Race massacre commission’s lack of transparency and inclusion causes concern in community

by Staff Writer Deon Griggs

In July of 2016, Senator Kevin Matthews announced the Tulsa Race Massacre Commission’s proposal. This commission’s primary goal was to educate the public at large about the Tulsa Race Massacre of 1921, as well as the impact it had on the state and the nation. The commission also wished to establish the Greenwood district as a sought-after tourist destination. All of this would be made possible through a $25 million dollar investment, partly funded by the George Kaiser Family Foundation. Initially, the goal was set at $16 million, but additional needs were identified throughout the process. The investment was partly meant for projects that have remained unspecified, which include a 100 day series of city-wide events counting down to the centennial in 2021. “That may mean we have a day where we ask every church to do a certain thing. We may have a film screening of all of the different documentaries on the massacre all over the city… We may ask the ballet to participate. There will be so many different things, and that is all based on budget,” says Monica Basu, the senior program officer at the George Kaiser Family Foundation. The other portion has been allocated to revamping the current Greenwood Cultural Center, as well as the construction of a new building.
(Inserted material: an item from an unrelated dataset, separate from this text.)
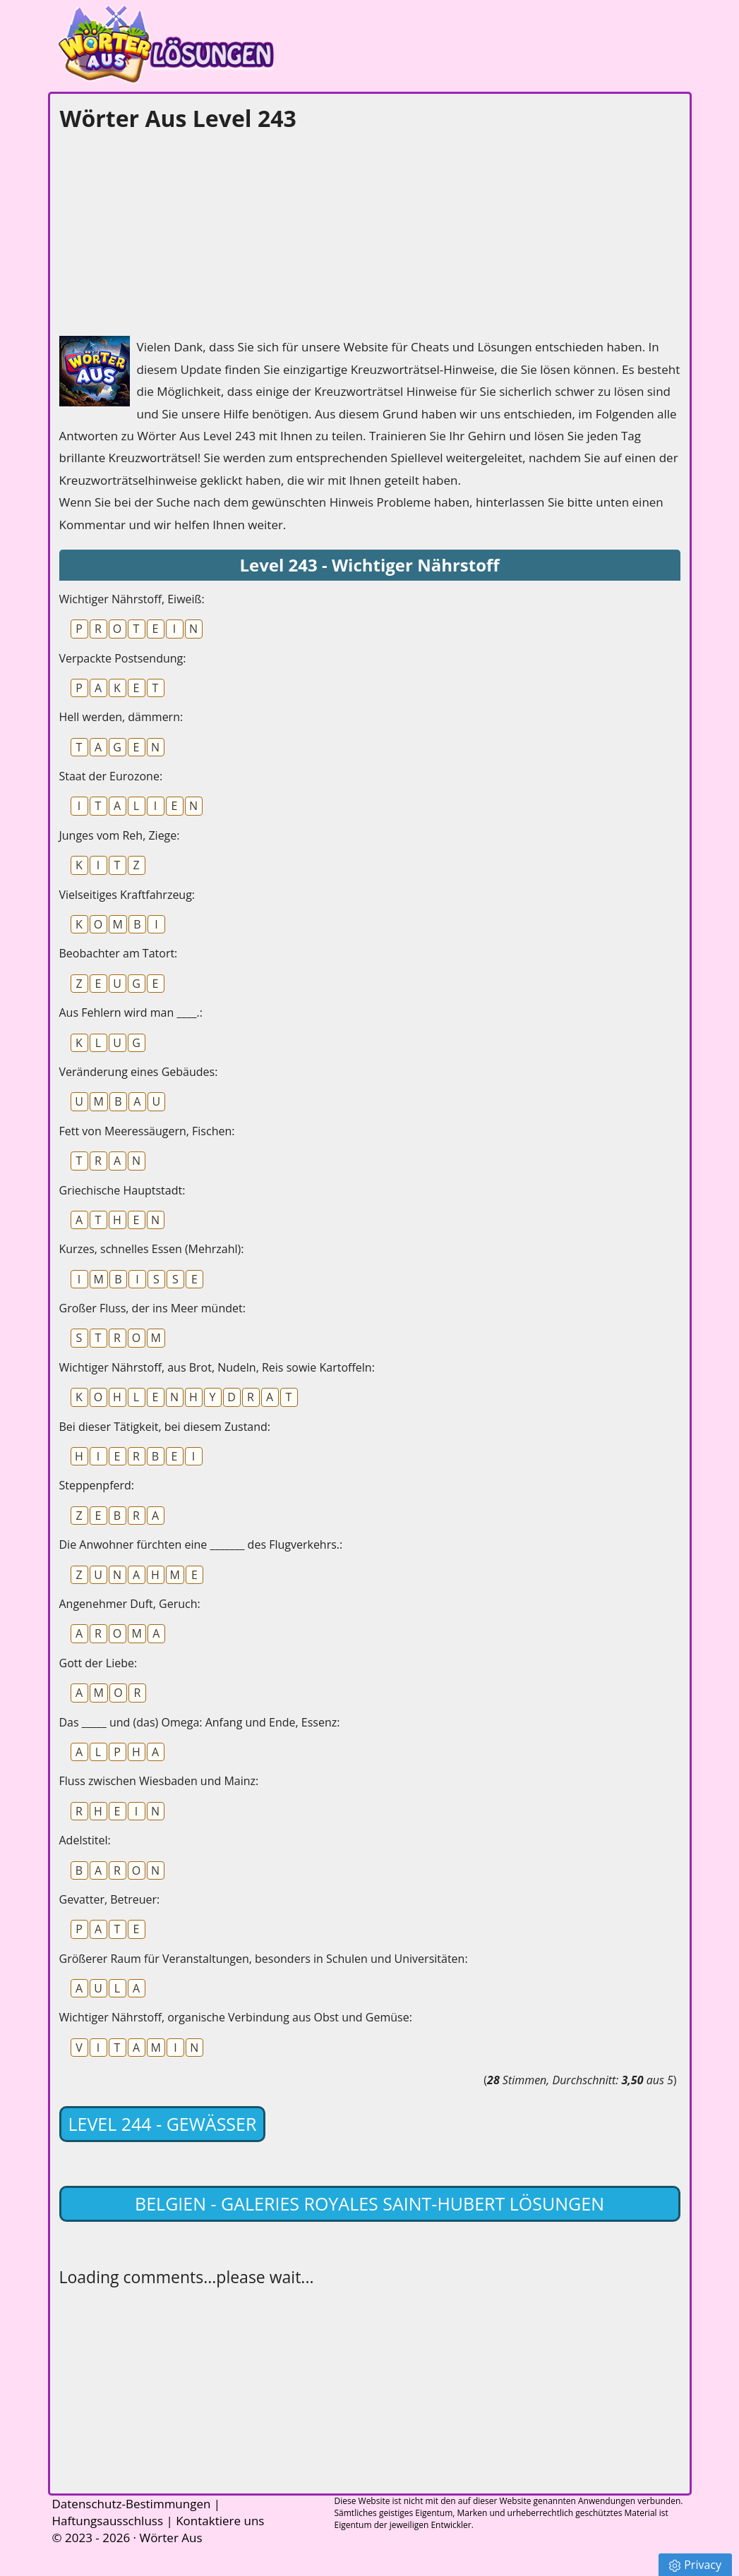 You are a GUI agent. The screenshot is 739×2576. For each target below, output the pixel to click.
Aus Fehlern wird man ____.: (131, 1012)
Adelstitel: (85, 1840)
The commission is made up of three different parts: the leadership team, the advisory board, and the steering committee. While Matthews has stated that the steering committee is the decision-making body, he has also stated that the leadership team are the ones ultimately responsible for what and how the commission utilizes the investment. While it is clear who is on the steering committee, the specific members of the leadership team is still shrouded in mystery. Coupled with the fact that practically all of the meetings of the commission have been close- door, concerns regarding the lack of transparency and exclusion of voices from the community have been made clear.
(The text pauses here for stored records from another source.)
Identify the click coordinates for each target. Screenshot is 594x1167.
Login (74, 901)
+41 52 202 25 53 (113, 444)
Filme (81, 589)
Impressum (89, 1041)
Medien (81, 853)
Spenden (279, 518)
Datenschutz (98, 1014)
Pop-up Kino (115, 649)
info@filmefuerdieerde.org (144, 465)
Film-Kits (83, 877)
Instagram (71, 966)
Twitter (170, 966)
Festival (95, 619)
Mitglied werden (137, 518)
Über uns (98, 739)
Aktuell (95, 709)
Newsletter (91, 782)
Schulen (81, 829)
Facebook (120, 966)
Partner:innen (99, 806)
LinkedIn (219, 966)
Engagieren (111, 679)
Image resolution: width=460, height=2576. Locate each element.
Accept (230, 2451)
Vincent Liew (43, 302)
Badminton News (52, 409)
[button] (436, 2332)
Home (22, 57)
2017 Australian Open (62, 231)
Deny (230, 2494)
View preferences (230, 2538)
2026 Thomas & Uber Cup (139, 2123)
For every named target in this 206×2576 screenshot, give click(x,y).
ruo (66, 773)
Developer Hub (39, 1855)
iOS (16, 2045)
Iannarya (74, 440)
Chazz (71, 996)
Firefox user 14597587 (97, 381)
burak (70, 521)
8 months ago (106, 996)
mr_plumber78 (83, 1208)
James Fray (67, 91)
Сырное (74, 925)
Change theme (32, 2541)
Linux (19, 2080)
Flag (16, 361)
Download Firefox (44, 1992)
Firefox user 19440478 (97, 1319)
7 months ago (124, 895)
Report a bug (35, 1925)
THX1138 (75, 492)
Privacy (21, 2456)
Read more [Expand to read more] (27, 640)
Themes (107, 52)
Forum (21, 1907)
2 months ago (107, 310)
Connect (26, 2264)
On May 9th, 2019, the commission hosted their very first community meeting at which they shared what they had been working on with the community. This drew concern from many due to the fact that this was the first time most in attendance had heard about these committees, of which they were not asked to be a part. It appeared they had been making decisions on behalf of the community without the community. Others were worried about the rushed timeline.

After announcing one of their projects titled “Pathway to Hope”, a symbolic walk extending from John Hope Franklin Reconciliation Park to the Greenwood Cultural Center, Phil Armstrong, Chair of the Greenwood Cultural Center, revealed that the groundbreaking would be slated for May 30th, 2019, giving the community just 3 weeks to deliberate until the next community meeting on May 28th. Key community leaders including Tulsa City Councilor Vanessa Hall-Harper, Kristi Williams and State Representative Regina Goodwin refused to attend the groundbreaking in protest. Attempts to find out what steps the commission has taken to utilize the voice of the community have been met with deflection and stonewalling. Which raises the question: If the community is not included in the conversation, who really benefits from this investment?